As you can, the distribution is fairly consistent up until around 100 microunits per milliliter, where some gaps exists.

To get a better look at it, here is the same histogram, but only for TSH levels above 50 microunits per milliliter and with color based on hypothyroidism status.

hypothyroid |>
  ggplot()+geom_histogram(mapping=aes(x=TSH,fill=hypothyroid), bins=30)+xlim(50,500)+ylim(0,20)+labs(title="Histogram of TSH Test Values above 50 microunits per milliliter",y="Count",x="TSH Test Result (microunits per milliliter)")+theme_bw()
## Warning: Removed 3091 rows containing non-finite values (`stat_bin()`).
## Warning: Removed 4 rows containing missing values (`geom_bar()`).

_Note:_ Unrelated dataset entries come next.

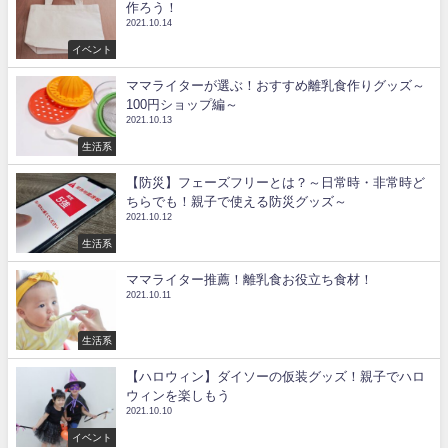
作ろう！
2021.10.14
イベント
ママライターが選ぶ！おすすめ離乳食作りグッズ～
100円ショップ編～
2021.10.13
生活系
【防災】フェーズフリーとは？～日常時・非常時ど
ちらでも！親子で使える防災グッズ～
2021.10.12
生活系
ママライター推薦！離乳食お役立ち食材！
2021.10.11
生活系
【ハロウィン】ダイソーの仮装グッズ！親子でハロ
ウィンを楽しもう
2021.10.10
イベント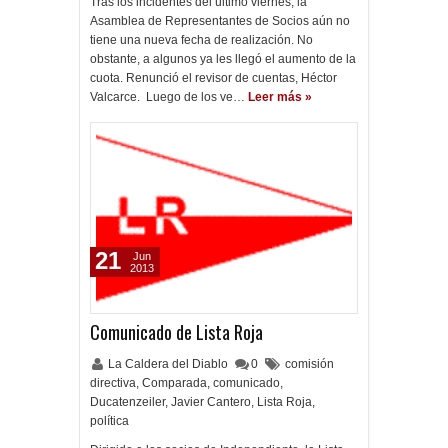
Tras los incidentes del último viernes, la
Asamblea de Representantes de Socios aún no
tiene una nueva fecha de realización. No
obstante, a algunos ya les llegó el aumento de la
cuota. Renunció el revisor de cuentas, Héctor
Valcarce. Luego de los ve…
Leer más »
21
Jun
2013
Comunicado de Lista Roja
La Caldera del Diablo
0
comisión
directiva
,
Comparada
,
comunicado
,
Ducatenzeiler
,
Javier Cantero
,
Lista Roja
,
política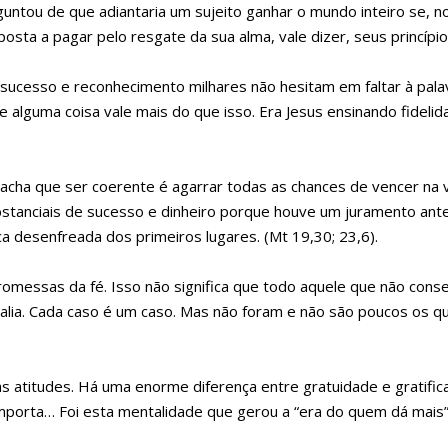
rguntou de que adiantaria um sujeito ganhar o mundo inteiro se, 
sta a pagar pelo resgate da sua alma, vale dizer, seus princípio
sucesso e reconhecimento milhares não hesitam em faltar à pala
se alguma coisa vale mais do que isso. Era Jesus ensinando fideli
acha que ser coerente é agarrar todas as chances de vencer na vi
bstanciais de sucesso e dinheiro porque houve um juramento ante
 desenfreada dos primeiros lugares. (Mt 19,30; 23,6).
messas da fé. Isso não significa que todo aquele que não cons
alia. Cada caso é um caso. Mas não foram e não são poucos os q
s atitudes. Há uma enorme diferença entre gratuidade e gratifica
mporta… Foi esta mentalidade que gerou a “era do quem dá mais” v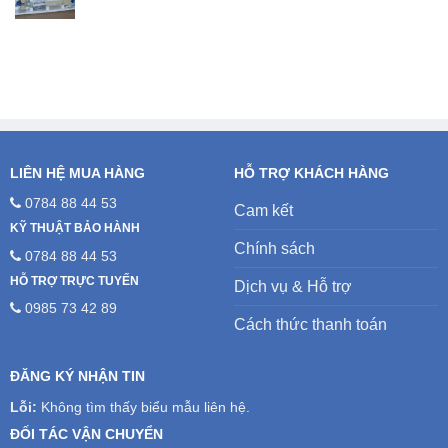
gốc
hiện
là:
tại
5.200.000₫.
là:
4.700.000₫.
LIÊN HỆ MUA HÀNG
HỖ TRỢ KHÁCH HÀNG
0784 88 44 53
Cam kết
KỸ THUẬT BẢO HÀNH
Chính sách
0784 88 44 53
HỖ TRỢ TRỰC TUYẾN
Dịch vụ & Hỗ trợ
0985 73 42 89
Cách thức thanh toán
ĐĂNG KÝ NHẬN TIN
Lỗi:
Không tìm thấy biểu mẫu liên hệ.
ĐỐI TÁC VẬN CHUYỂN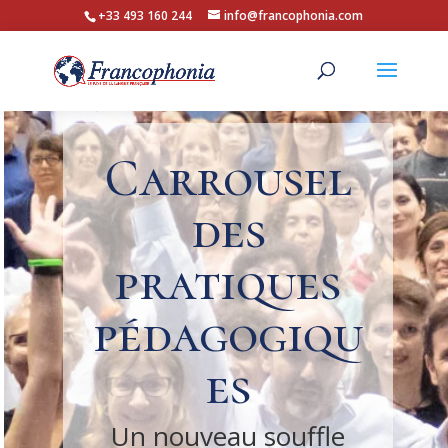
+33 493 160 244
info@francophonia.com
Carrousel
des
pratiques
pédagogiqu
es
Un nouveau souffle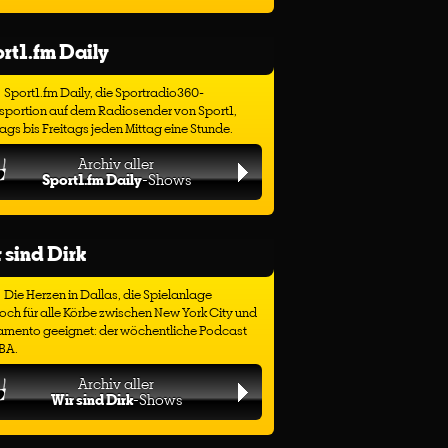
rt1.fm Daily
Sport1.fm Daily, die Sportradio360-
sportion auf dem Radiosender von Sport1,
gs bis Freitags jeden Mittag eine Stunde.
Archiv aller
Sport1.fm Daily
-Shows
 sind Dirk
Die Herzen in Dallas, die Spielanlage
ch für alle Körbe zwischen New York City und
amento geeignet: der wöchentliche Podcast
BA.
Archiv aller
Wir sind Dirk
-Shows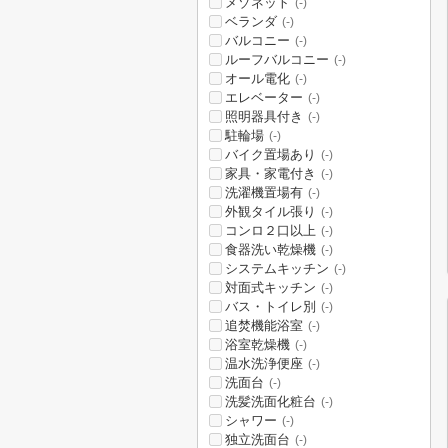
メゾネット
(-)
ベランダ
(-)
バルコニー
(-)
ルーフバルコニー
(-)
オール電化
(-)
エレベーター
(-)
照明器具付き
(-)
駐輪場
(-)
バイク置場あり
(-)
家具・家電付き
(-)
洗濯機置場有
(-)
外観タイル張り
(-)
コンロ２口以上
(-)
食器洗い乾燥機
(-)
システムキッチン
(-)
対面式キッチン
(-)
バス・トイレ別
(-)
追焚機能浴室
(-)
浴室乾燥機
(-)
温水洗浄便座
(-)
洗面台
(-)
洗髪洗面化粧台
(-)
シャワー
(-)
独立洗面台
(-)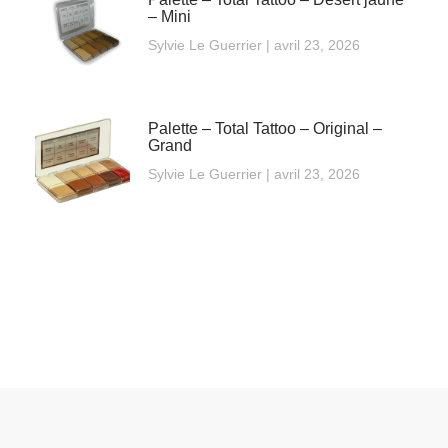
– Mini
Sylvie Le Guerrier
avril 23, 2026
Palette – Total Tattoo – Original –
Grand
Sylvie Le Guerrier
avril 23, 2026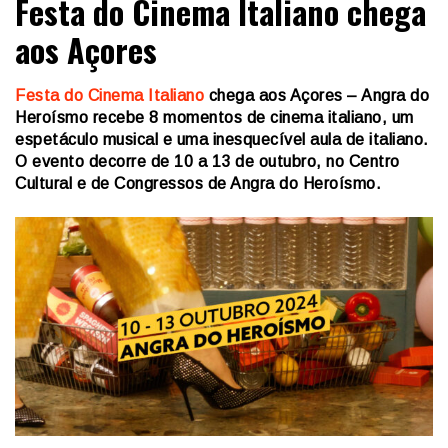
Festa do Cinema Italiano chega
aos Açores
Festa do Cinema Italiano
chega aos Açores – Angra do
Heroísmo recebe 8 momentos de cinema italiano, um
espetáculo musical e uma inesquecível aula de italiano.
O evento decorre de 10 a 13 de outubro, no Centro
Cultural e de Congressos de Angra do Heroísmo.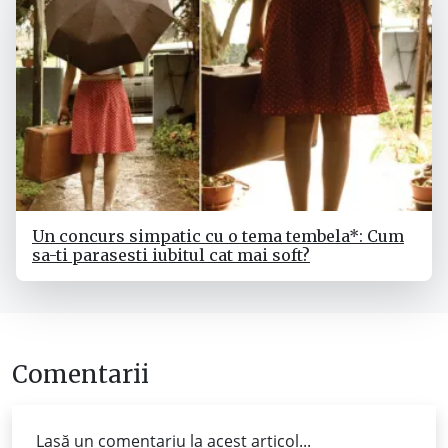
Un concurs simpatic cu o tema tembela*: Cum
sa-ti parasesti iubitul cat mai soft?
Comentarii
Lasă un comentariu la acest articol...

This also confirms that there are still significant counts of TSH results through 100 microunits per milliliter, and there are some in between 100-200 microunits that might still be reasonable, though extremely high. Additionally, by breaking this down by class, you can see that the majority of values this high are associated with hypothyroidism, which suggest these are legitimate values and not the result of wrong units or input errors. To be safe, I would probably consider anything higher than 100 microunits per milliliter an outlier in the TSH column to be an outlier just because there are so much fewer test results that are larger than 100 microunits per milliliter compared to between 50-100 microunits per milliliter.

Conclusions

Overall, the documentation and additional research have made this hypothyroidism dataset perfectly usable other than the 5 columns (T4U/T4U_measured and the 3 query columns) mentioned above as not having enough documentation to be certain what they represent or what the expected value may be. The other column of concern, the TSH column, has some outliers that will likely need to be acknowledged in further analysis, but the unusually high values do appear legitimate and not due to any sort of error. For the columns without concern, the data is perfectly understandable and normal test result ranges and the associated units for the data have been identified for use in all future analyses I will conduct with this dataset.